Subject: RE: Using analyze-string to catch roman numerals?
From: "Michael Kay" <mike@xxxxxxxxxxxx>
Date: Thu, 9 Oct 2008 23:05:57 +0100
|
The two things wrong with your solution are:
(a) you're matching any sequence of letters that could be a roman numeral,
without looking at the context, hence matching the IX in APPENDIX.
(b) you're only matching the first thing in each element that looks like a
roman numeral
The second is easily fixed: don't use an anchored regex in analyze-string
like this
regex="^(.*?)([IVXL]+)(.*?)$"
Instead use an unanchored regex
regex="([IVXL]+)"
and add an xsl:non-matching-substring element that copies unmatched
substrings across unchanged (or case-converted if you want).

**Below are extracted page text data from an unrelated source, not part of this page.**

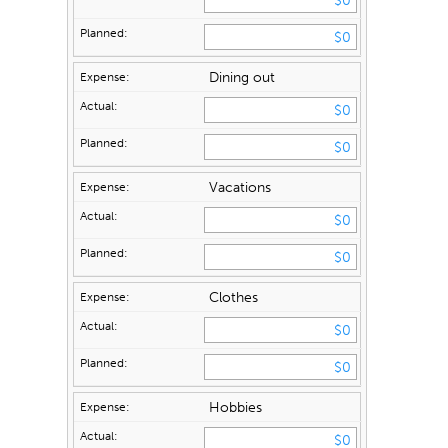
Dining out
Vacations
Clothes
Hobbies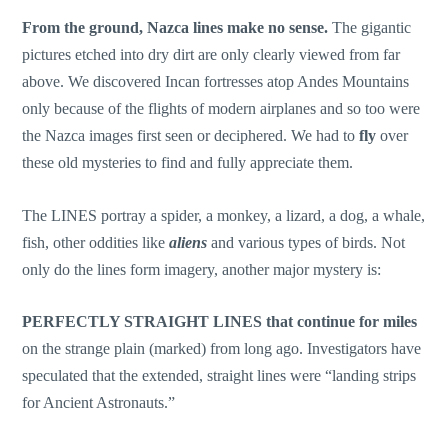
From the ground, Nazca lines make no sense.
The gigantic
pictures etched into dry dirt are only clearly viewed from far
above. We discovered Incan fortresses atop Andes Mountains
only because of the flights of modern airplanes and so too were
the Nazca images first seen or deciphered. We had to
fly
over
these old mysteries to find and fully appreciate them.
The LINES portray a spider, a monkey, a lizard, a dog, a whale,
fish, other oddities like
aliens
and various types of birds. Not
only do the lines form imagery, another major mystery is:
PERFECTLY STRAIGHT LINES
that continue for miles
on the strange plain (marked) from long ago. Investigators have
speculated that the extended, straight lines were “landing strips
for Ancient Astronauts.”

Problem (a) is much harder. You can get a fair way by requiring the sequence
of IVXL to have non-letters before and after it. But you'll still be
matching the word "ILL" as a roman numeral when it clearly isn't. Like all
up-conversion tasks, though, it's very much up to you how much time you want
to spend fine-tuning the patterns and rules that you define.
Michael Kay
http://www.saxonica.com/
> -----Original Message-----
> From: Tony Zanella [mailto:tony.zanella@xxxxxxxxx]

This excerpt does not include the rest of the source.